Failing this, the claimant cannot recover. (Cruz, supra, p. 44.)

In the case at bar, the driver of the dump truck of the municipality insists that "he was on his way to the Naguilian river to get
a load of sand and gravel for the repair of San Fernando's municipal streets." (Rollo, p. 29.)

In the absence of any evidence to the contrary, the regularity of the performance of official duty is presumed pursuant to
Section 3(m) of Rule 131 of the Revised Rules of Court. Hence, We rule that the driver of the dump truck was performing
duties or tasks pertaining to his office.

We already stressed in the case of Palafox, et. al. vs. Province of Ilocos Norte, the District Engineer, and the Provincial
Treasurer (102 Phil 1186) that "the construction or maintenance of roads in which the truck and the driver worked at the
time of the accident are admittedly governmental activities."

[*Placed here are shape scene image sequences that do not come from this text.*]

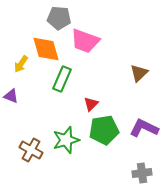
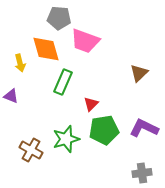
yellow arrow: moved 1 px left, 1 px up; rotated 48 degrees counterclockwise
green rectangle: moved 1 px right, 3 px down
green star: moved 1 px up
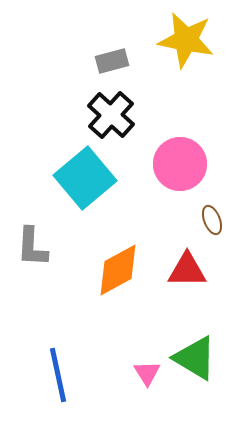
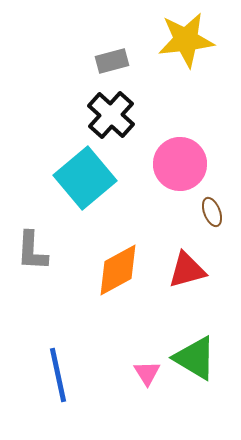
yellow star: rotated 18 degrees counterclockwise
brown ellipse: moved 8 px up
gray L-shape: moved 4 px down
red triangle: rotated 15 degrees counterclockwise
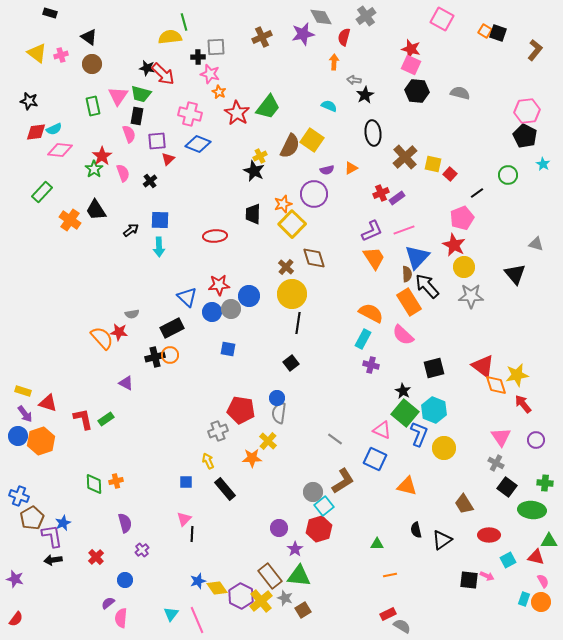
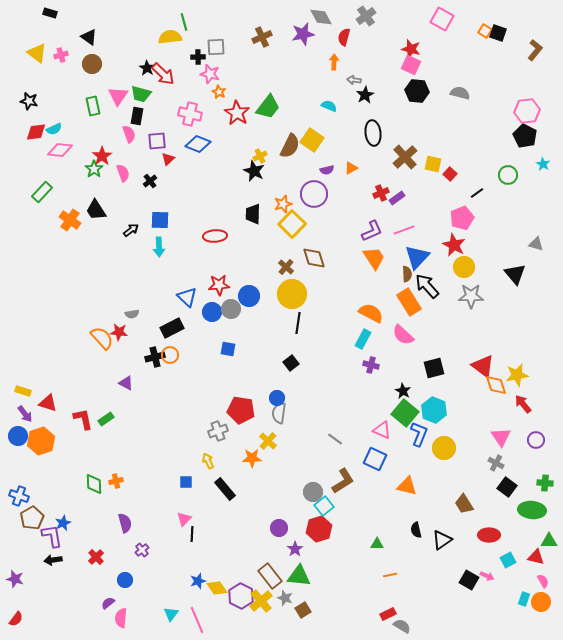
black star at (147, 68): rotated 21 degrees clockwise
black square at (469, 580): rotated 24 degrees clockwise
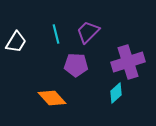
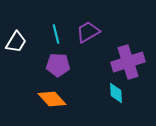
purple trapezoid: rotated 15 degrees clockwise
purple pentagon: moved 18 px left
cyan diamond: rotated 50 degrees counterclockwise
orange diamond: moved 1 px down
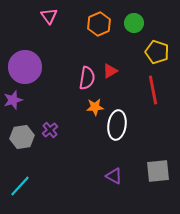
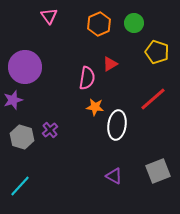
red triangle: moved 7 px up
red line: moved 9 px down; rotated 60 degrees clockwise
orange star: rotated 12 degrees clockwise
gray hexagon: rotated 25 degrees clockwise
gray square: rotated 15 degrees counterclockwise
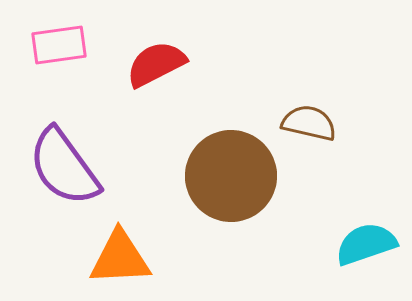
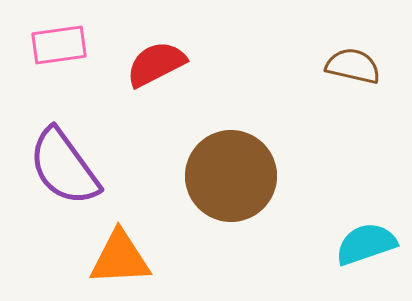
brown semicircle: moved 44 px right, 57 px up
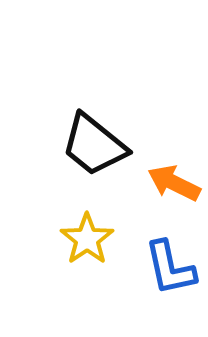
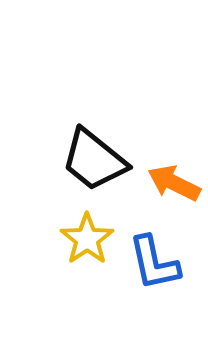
black trapezoid: moved 15 px down
blue L-shape: moved 16 px left, 5 px up
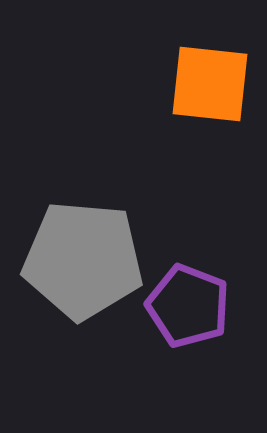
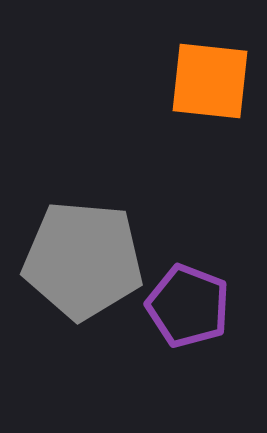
orange square: moved 3 px up
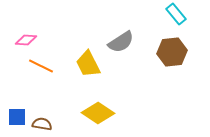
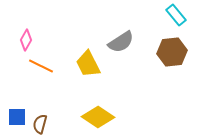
cyan rectangle: moved 1 px down
pink diamond: rotated 65 degrees counterclockwise
yellow diamond: moved 4 px down
brown semicircle: moved 2 px left; rotated 84 degrees counterclockwise
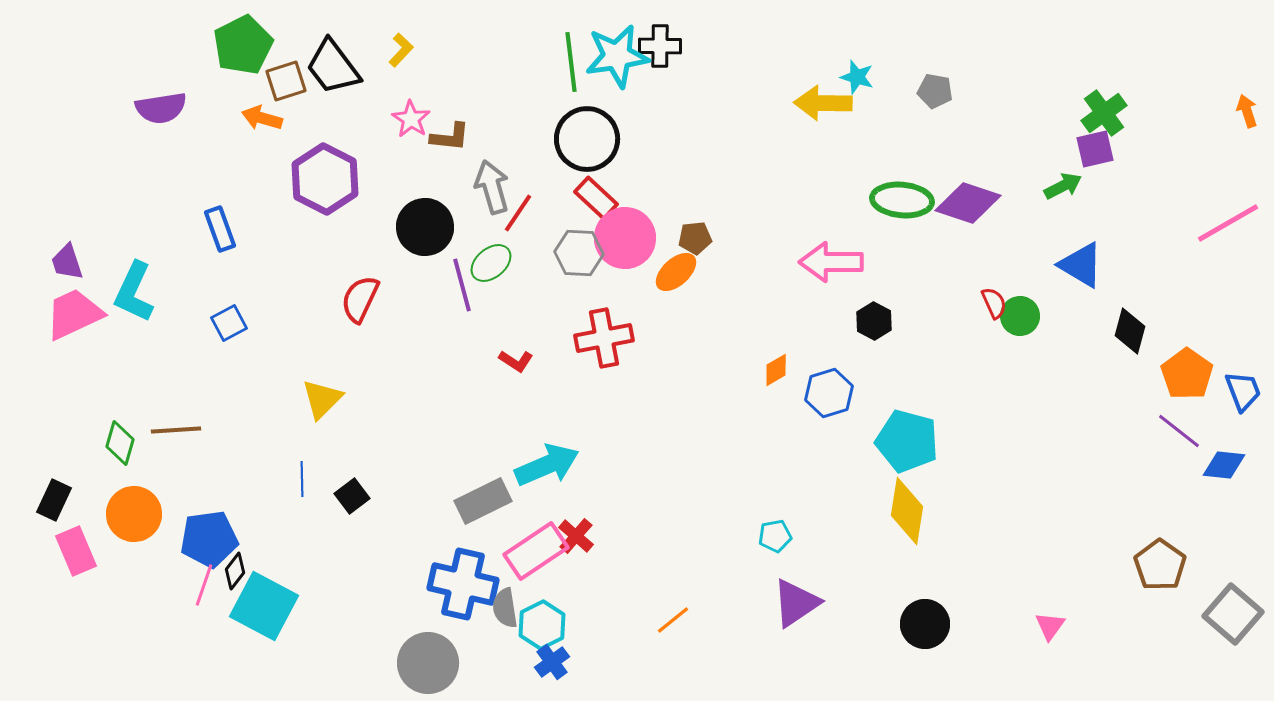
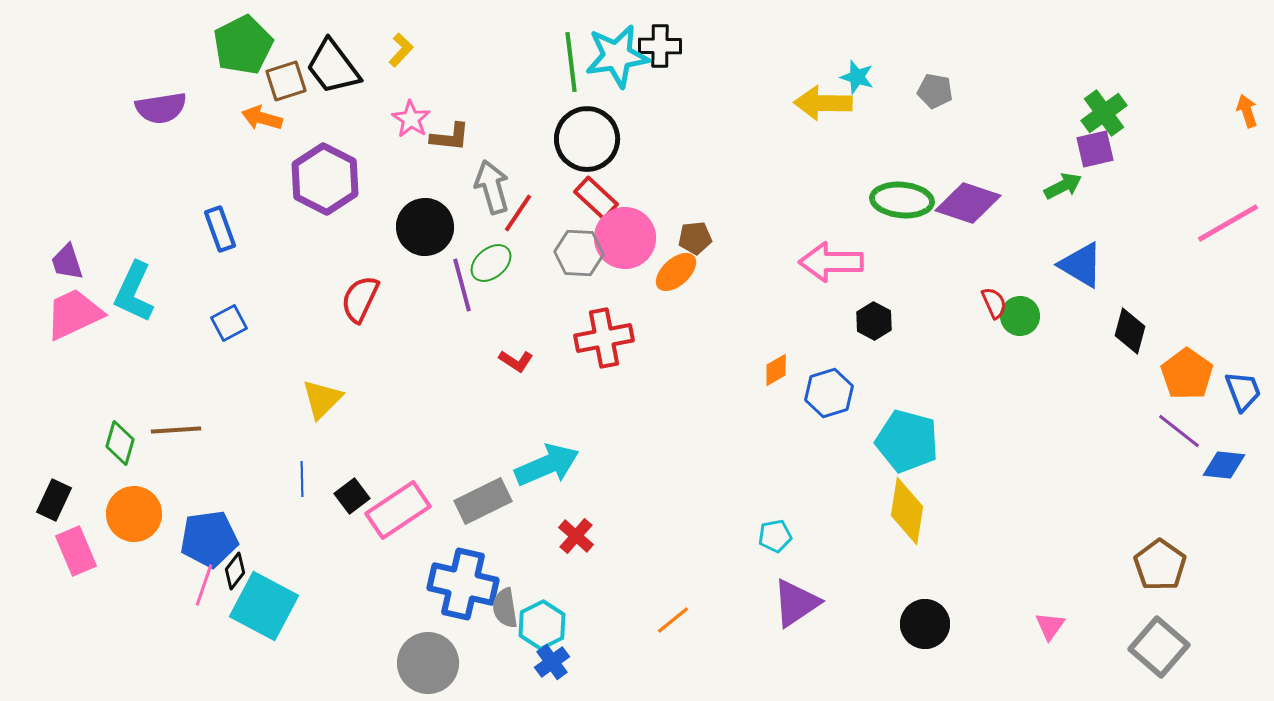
pink rectangle at (536, 551): moved 138 px left, 41 px up
gray square at (1233, 614): moved 74 px left, 33 px down
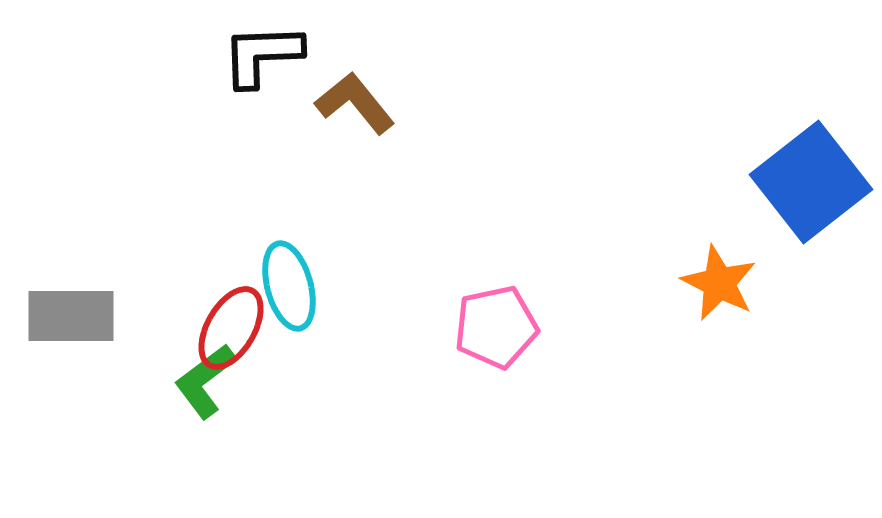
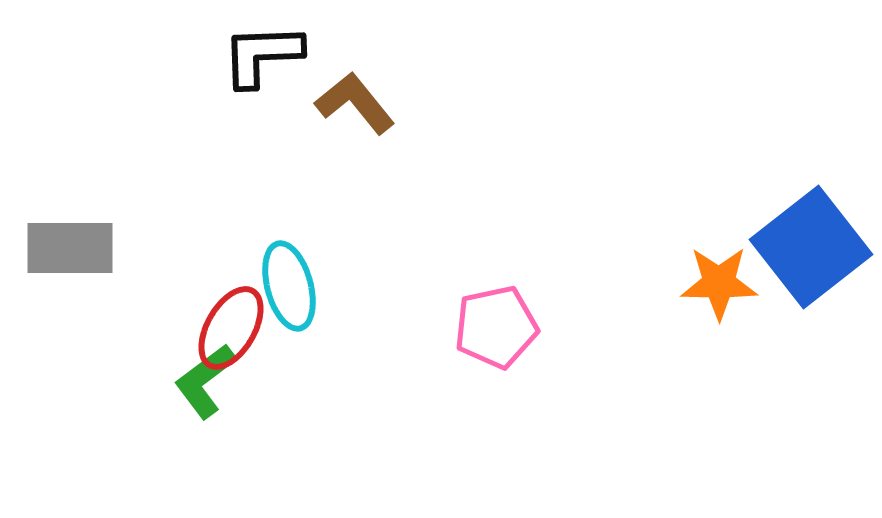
blue square: moved 65 px down
orange star: rotated 26 degrees counterclockwise
gray rectangle: moved 1 px left, 68 px up
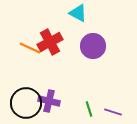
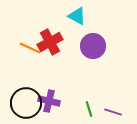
cyan triangle: moved 1 px left, 3 px down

After a careful examination of existing laws and jurisprudence, We arrive at the conclusion that the municipality cannot be
held liable for the torts committed by its regular employee, who was then engaged in the discharge of governmental
functions. Hence, the death of the passenger –– tragic and deplorable though it may be –– imposed on the municipality no
duty to pay monetary compensation.

All premises considered, the Court is convinced that the respondent judge's dereliction in failing to resolve the issue of non-
suability did not amount to grave abuse of discretion. But said judge exceeded his jurisdiction when it ruled on the issue of
liability.
ACCORDINGLY, the petition is GRANTED and the decision of the respondent court is hereby modified, absolving the
petitioner municipality of any liability in favor of private respondents.

SO ORDERED.

Narvasa, Cruz, Gancayco and Griño-Aquino, JJ., concur.